Special mention must be made of Rajiv Gupta as the slimy politician with a sidekick whom he makes do the most unmentionable demeaning acts of servility, a genre-specific villain that Gupta plays with such restrain and relish it’s like the filmy neta being rejuvenated in ways that are at once exciting and amusing.
And then there is that striking cameo of the river diver played by Ashok Pathak—an obvious homage to the late Ashraful Haque’s memorable cameo as the thief Shakiya in the first Fukrey film. When Choocha nearly drowns and Pathak must give him mouth-to-mouth to revive him, we nearly gag over the irony of the diver who goes down to fish for coins with his mouth in the river bed, putting his mouth to more urgent if far less desirable, use.
Interestingly this is not the only bad-breath moment in this film. We come across one earlier on when Pulkit’s Hunny demands a “French kiss” (that’s what he calls a liplock) from girlfriend (Priya Anand) and she refuses since he’s non-veg.

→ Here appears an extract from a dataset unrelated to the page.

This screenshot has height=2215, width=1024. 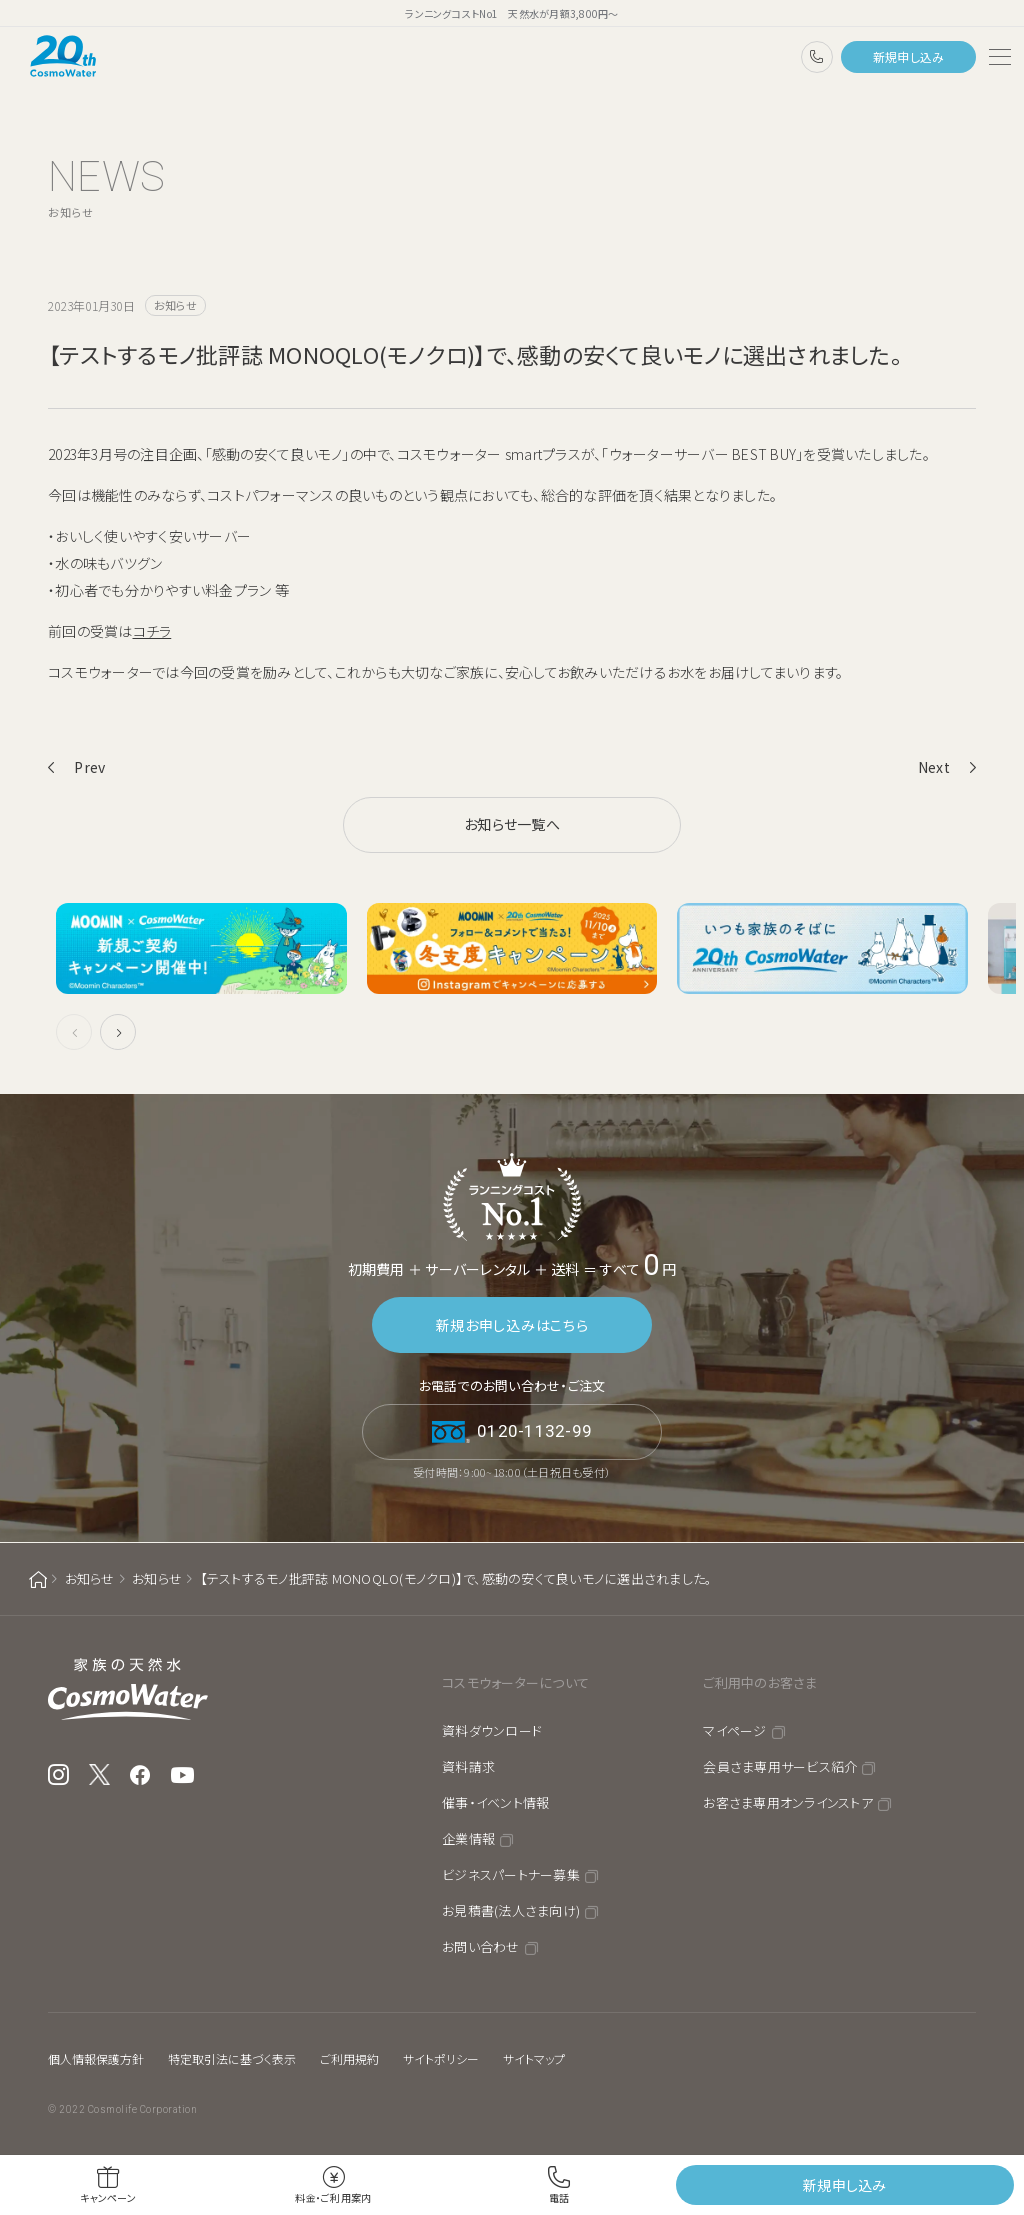 I want to click on Facebook, so click(x=140, y=1775).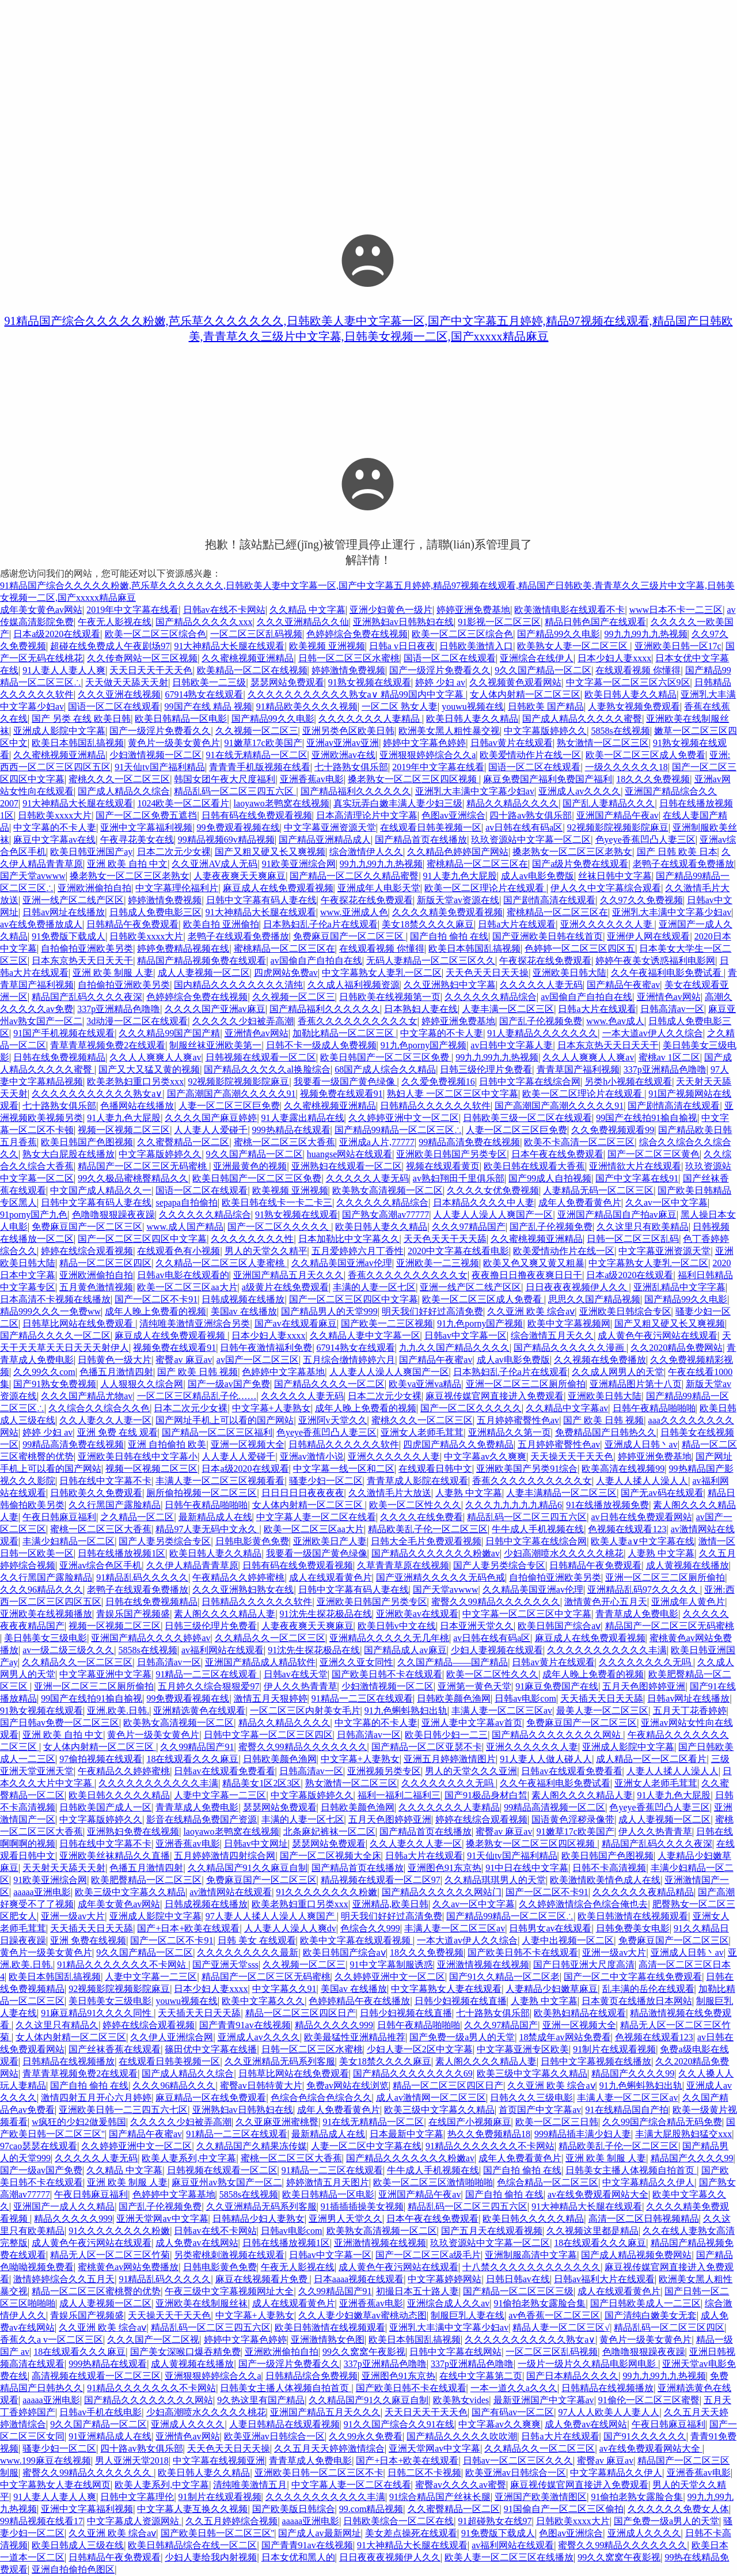 The width and height of the screenshot is (737, 2576). Describe the element at coordinates (568, 1323) in the screenshot. I see `欧美中文字幕视频网` at that location.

Bad breath gets a bad name in Fukrey. But it’s all in good taste. Circumscribing a world of chit funds, bodypart smuggling, animal poaching and French kissing, the wickedly anarchic world of Fukrey Returns is much smarter and far more intelligent than it outwardly seems. This is a world of rapidfire happenings where what goes around doesn’t necessarily come around.
At least, not in the way you expect it to.